SOURCE DATA START

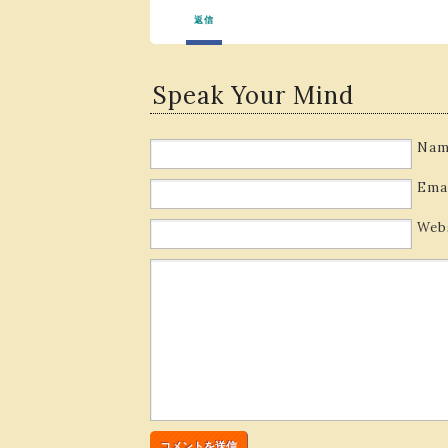
返信
Speak Your Mind
Nam
Ema
Web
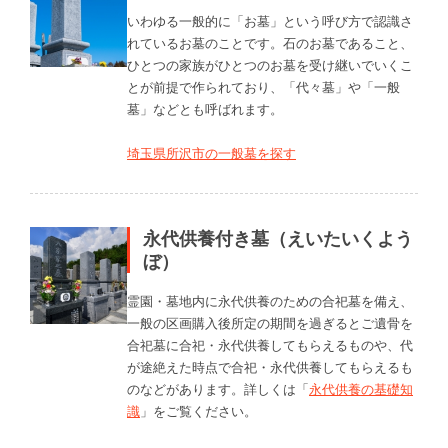
いわゆる一般的に「お墓」という呼び方で認識さ
れているお墓のことです。石のお墓であること、
ひとつの家族がひとつのお墓を受け継いでいくこ
とが前提で作られており、「代々墓」や「一般
墓」などとも呼ばれます。
埼玉県所沢市の一般墓を探す
永代供養付き墓（えいたいくよう
ぼ）
霊園・墓地内に永代供養のための合祀墓を備え、
一般の区画購入後所定の期間を過ぎるとご遺骨を
合祀墓に合祀・永代供養してもらえるものや、代
が途絶えた時点で合祀・永代供養してもらえるも
のなどがあります。詳しくは「
永代供養の基礎知
識
」をご覧ください。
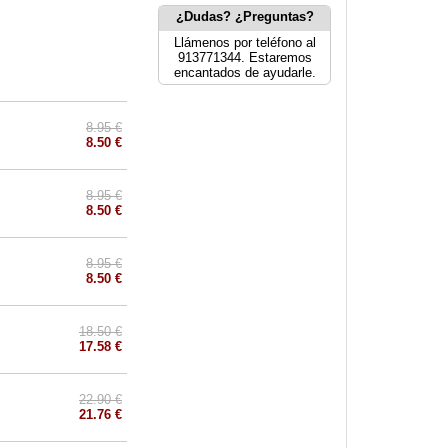
¿Dudas? ¿Preguntas?
Llámenos por teléfono al
913771344. Estaremos
encantados de ayudarle.
8.95 €
8.50 €
8.95 €
8.50 €
8.95 €
8.50 €
18.50 €
17.58 €
22.90 €
21.76 €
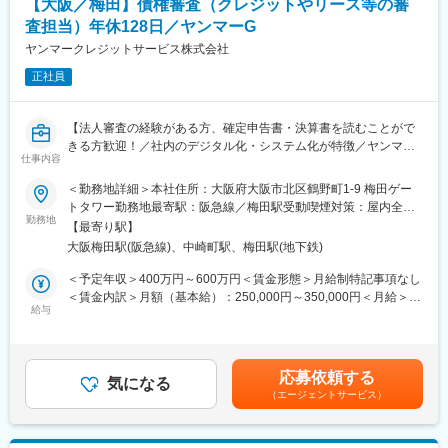
列機関へ依存しない分、自らの分析や判断がダイレクトに審査結
【大阪／梅田】債権審査（クレジットやリース等の審
※繁忙期：9月末／年末／年度末
果へ反映される実感を持てます。
査担当）年休128日／ヤンマーG
※原則土日祝休みですが、案件次第で土日に出勤が必要となるケー
・日々の審査から得られる知見を社内に蓄積しナレッジとして磨
スもございます。
ヤンマークレジットサービス株式会社
き続けていける環境のため、経験がそのまま専門性の向上に繋が
ります。
正社員
■ミッション/やりがい
・ナレッジの可視化やAI活用など新しい取り組みにも関わりなが
・営業が提案した案件を確実に実行に移し、お客様の信頼を守る
ら、審査業務の進化に携われる点も魅力です。
「最後の砦」としての役割を担います。
【法人審査の経験がある方、確定申告書・決算書を読むことがで
・不動産ファイナンスに関する法務・財務・不動産評価など多面
変更の範囲：会社の定める業務
きる方歓迎！／社内のデジタル化・システム化が特徴／ヤンマー
的なスキルを磨ける点に加え、正確性とスピードを両立させるプ
仕事内容
グループ／定着率90％以上／金融出身者活躍中／残業月平均20h
ロフェッショナルな環境があります。
程度】
＜勤務地詳細＞本社住所：大阪府大阪市北区鶴野町1-9 梅田ゲー
・金融実務の要となるポジションであり、将来的には業務設計や
トタワー勤務地最寄駅：阪急線／梅田駅受動喫煙対策：屋内全面
統括マネジメントにも関われます。
■仕事内容：
勤務地
禁煙変更の範囲：会社の定める事業所（リモートワーク含む）
【最寄り駅】
・クレジットやリースの契約を申込されたお客様に対する与信の
■魅力ポイント
大阪梅田駅(阪急線)、中崎町駅、梅田駅(地下鉄)
審査が主な業務です。顧客の90%はヤンマーユーザーの農家さん
・不動産ファイナンス実務の中核を担い、金融の専門性を深めら
ですが、個人だけではなく法人の農家が増えています。また、建
＜予定年収＞400万円～600万円＜賃金形態＞月給制特記事項なし
れる
設機械やボートなどをご購入いただく申込もありますので、こち
＜賃金内訳＞月額（基本給）：250,000円～350,000円＜月給＞
・業務効率化・デジタル化プロジェクトにも関与できる発展的な
らは基本的に法人です。
給与
250,000円～350,000円＜昇給有無＞有＜残業手当＞有＜給与補足
環境
・当社の各営業所（北海道・東北・関東甲信越・本社・九州）や
＞・残業代全額支給賃金はあくまでも目安の金額であり、選考を
・精度とスピードを追求するプロフェッショナル集団の中でスキ
ヤンマーの販売会社と連携して、お客様との契約可否を審査して
通じて上下する可能性があります。月給(月額)は固定手当を含めた
ルアップ可能
いただきます。
表記です。
・安定性と挑戦を両立する事業フェーズの中で、自らのキャリア
応募依頼する
気になる
を確立できる
（エージェントサービス）
■キャリアパス：
・各種審査の実務を経験いただきますが、債権管理部では契約入
変更の範囲：会社の定める業務
口の「審査」とともに、別のラインでは「回収」業務も担当して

SOURCE DATA END

Leave out the pictures and reproduce the rest of the listing exactly.

返信
Speak Your Mind
Nam
Ema
Web
いわゆる一般的に「お墓」という呼び方で認識さ
れているお墓のことです。石のお墓であること、
ひとつの家族がひとつのお墓を受け継いでいくこ
とが前提で作られており、「代々墓」や「一般
墓」などとも呼ばれます。
埼玉県所沢市の一般墓を探す
永代供養付き墓（えいたいくよう
ぼ）
霊園・墓地内に永代供養のための合祀墓を備え、
一般の区画購入後所定の期間を過ぎるとご遺骨を
合祀墓に合祀・永代供養してもらえるものや、代
が途絶えた時点で合祀・永代供養してもらえるも
のなどがあります。詳しくは「
永代供養の基礎知
識
」をご覧ください。
¿Dudas? ¿Preguntas?
Llámenos por teléfono al
913771344. Estaremos
encantados de ayudarle.
8.95 €
8.50 €
8.95 €
8.50 €
8.95 €
8.50 €
18.50 €
17.58 €
22.90 €
21.76 €
列機関へ依存しない分、自らの分析や判断がダイレクトに審査結
【大阪／梅田】債権審査（クレジットやリース等の審
※繁忙期：9月末／年末／年度末
果へ反映される実感を持てます。
査担当）年休128日／ヤンマーG
※原則土日祝休みですが、案件次第で土日に出勤が必要となるケー
・日々の審査から得られる知見を社内に蓄積しナレッジとして磨
スもございます。
ヤンマークレジットサービス株式会社
き続けていける環境のため、経験がそのまま専門性の向上に繋が
ります。
正社員
■ミッション/やりがい
・ナレッジの可視化やAI活用など新しい取り組みにも関わりなが
・営業が提案した案件を確実に実行に移し、お客様の信頼を守る
ら、審査業務の進化に携われる点も魅力です。
「最後の砦」としての役割を担います。
【法人審査の経験がある方、確定申告書・決算書を読むことがで
・不動産ファイナンスに関する法務・財務・不動産評価など多面
変更の範囲：会社の定める業務
きる方歓迎！／社内のデジタル化・システム化が特徴／ヤンマー
的なスキルを磨ける点に加え、正確性とスピードを両立させるプ
仕事内容
グループ／定着率90％以上／金融出身者活躍中／残業月平均20h
ロフェッショナルな環境があります。
程度】
＜勤務地詳細＞本社住所：大阪府大阪市北区鶴野町1-9 梅田ゲー
・金融実務の要となるポジションであり、将来的には業務設計や
トタワー勤務地最寄駅：阪急線／梅田駅受動喫煙対策：屋内全面
統括マネジメントにも関われます。
■仕事内容：
勤務地
禁煙変更の範囲：会社の定める事業所（リモートワーク含む）
【最寄り駅】
・クレジットやリースの契約を申込されたお客様に対する与信の
■魅力ポイント
大阪梅田駅(阪急線)、中崎町駅、梅田駅(地下鉄)
審査が主な業務です。顧客の90%はヤンマーユーザーの農家さん
・不動産ファイナンス実務の中核を担い、金融の専門性を深めら
ですが、個人だけではなく法人の農家が増えています。また、建
＜予定年収＞400万円～600万円＜賃金形態＞月給制特記事項なし
れる
設機械やボートなどをご購入いただく申込もありますので、こち
＜賃金内訳＞月額（基本給）：250,000円～350,000円＜月給＞
・業務効率化・デジタル化プロジェクトにも関与できる発展的な
らは基本的に法人です。
給与
250,000円～350,000円＜昇給有無＞有＜残業手当＞有＜給与補足
環境
・当社の各営業所（北海道・東北・関東甲信越・本社・九州）や
＞・残業代全額支給賃金はあくまでも目安の金額であり、選考を
・精度とスピードを追求するプロフェッショナル集団の中でスキ
ヤンマーの販売会社と連携して、お客様との契約可否を審査して
通じて上下する可能性があります。月給(月額)は固定手当を含めた
ルアップ可能
いただきます。
表記です。
・安定性と挑戦を両立する事業フェーズの中で、自らのキャリア
応募依頼する
気になる
を確立できる
（エージェントサービス）
■キャリアパス：
・各種審査の実務を経験いただきますが、債権管理部では契約入
変更の範囲：会社の定める業務
口の「審査」とともに、別のラインでは「回収」業務も担当して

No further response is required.